Effect of variety and nitrogen fertilization on insect pest incidence in Sorghum in the Sudan Savanna of Ghana.
Paul B Tanzubil
Studies were conducted at Yinduri in the Sudan Savanna zone of Ghana to evaluate the effects of nitrogen (N) fertilization on insect infestation and damage to Kapaala,( an improved Sorghum variety released by the Council for Scientific and Industrial Research (CSIR)) and Kundabua, the popular land race grown by farmers in the study area. Both varieties supported similar levels of shootfly (Atherigona soccata) attack (deadhearts) but N application increased Dead Heart prevalence in a dose-dependent manner, the increase being more pronounced on Kapaala.
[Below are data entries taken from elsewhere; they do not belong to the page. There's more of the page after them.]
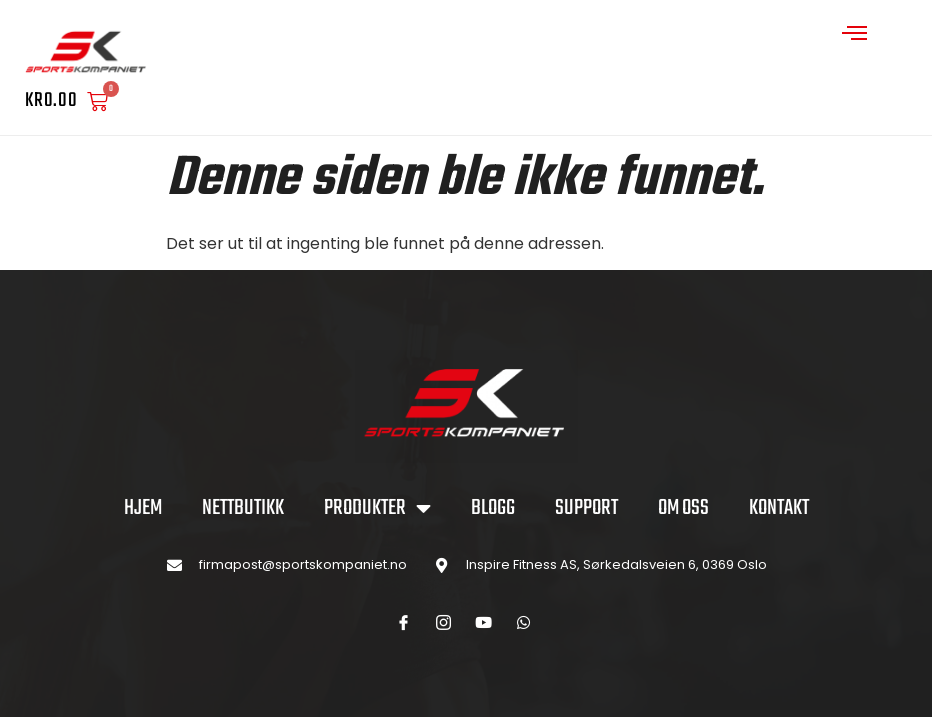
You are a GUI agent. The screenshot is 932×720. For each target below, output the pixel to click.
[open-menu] (855, 35)
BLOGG (493, 508)
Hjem (143, 508)
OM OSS (683, 508)
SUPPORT (586, 508)
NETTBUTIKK (243, 508)
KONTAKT (779, 508)
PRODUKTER (377, 508)
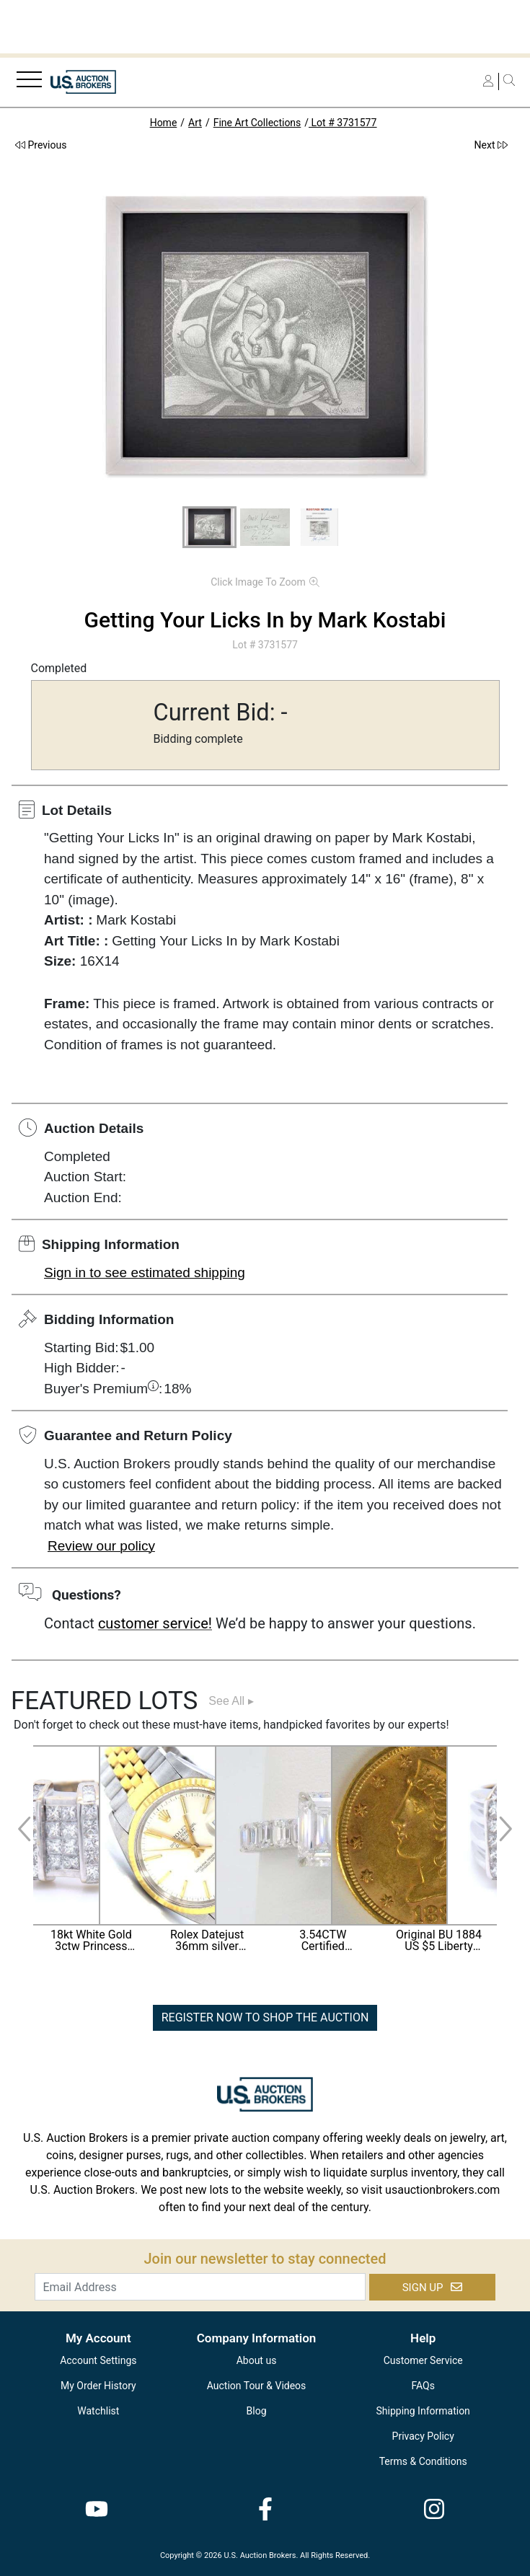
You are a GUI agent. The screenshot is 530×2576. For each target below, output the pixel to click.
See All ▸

Kundabua supported significantly lower mrid bug (Eurystylus oldi) population and thus suffered lower grain quality loss (viability, grain mass) than Kapaala. Application of N to the crop increased infestation and damage by headbugs as was the case for shootfly. Kapaala produced significantly higher yield. The grain yield also increased with N application from 1.08 t/ha at 0 N to 1.48 t/ha at 100 N for Kapaala compared to 0.95 t to 1.16 tons/ha for Kundabua. These studies confirm the higher yield potential of the improved variety as well as its greater susceptibility to head bugs, probably the most important panicle pest of Sorghum in Ghana today. The importance of N fertilizers to increased Sorghum production was also demonstrated with a caution to limit application rate to below 50 kg to minimize adverse effects of insect pests and maintain or improve grain quality.